I had a 17 year old kid once, who was charged with a very minor theft. He was diverted from formal court on the condition that he was to do 10 hours of community service. He was intelligent and seemed to be just a "routine" case. The very afternoon of the day of his hearing, he strangled to death the girl who he stole from. Sick? Yes. Insane? Nope. Kid was another psychopath. When I got the call from the county police on the kid I told them to treat him as an adult. I called the DA and reccomended he be handled as an adult. Why? At 17 you/re supposed to know better, and he knew it. In fact, after my interview with him I tried vainly to get him out of diversion and into court. He SCARED me! He showed no emotion at all.

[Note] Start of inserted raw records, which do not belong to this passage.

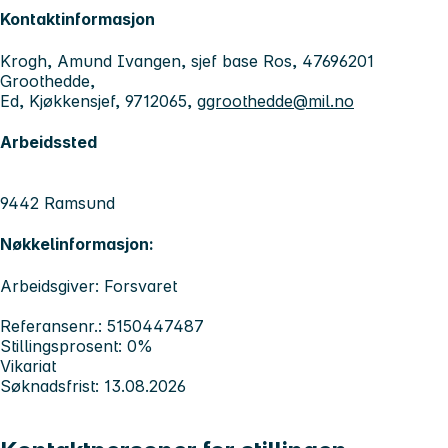
Kontaktinformasjon
Krogh, Amund Ivangen, sjef base Ros, 47696201
Groothedde,
Ed, Kjøkkensjef, 9712065,
ggroothedde@mil.no
Arbeidssted
9442 Ramsund
Nøkkelinformasjon:
Arbeidsgiver: Forsvaret
Referansenr.: 5150447487
Stillingsprosent: 0%
Vikariat
Søknadsfrist: 13.08.2026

I had another kid who killed both his parents. I have to be circumspect about this case as everything is sealed and mo one is supposed to talk about it, but the situation was that there was serious dysfunctionality in the home situation of an unbelievable level. He was a good kid in a bad situation and one night he just couldn't take it any longer and snapped. I tried to keep him in the juvenile system, but because of his age and the nature of the crime he was handled as an adult. His lawyer entered a plea and negotiations were made to place him in Maryland's only facility for the criminally insane. But he hung himself in his cell after being there for two years. He really did not know what he was doing when he killed his parents. I firmly believe that and I was crushed when I heard he had killed himslf. I thought he was worth saving, I really did. He was a murderer with a gentle spirit thaat simply couldn't take the mental abuse any longer.

I'm rambling. bit my point is that not all murderers are sick although some of them are and it depends greatly on the circumstances surrounding the murder.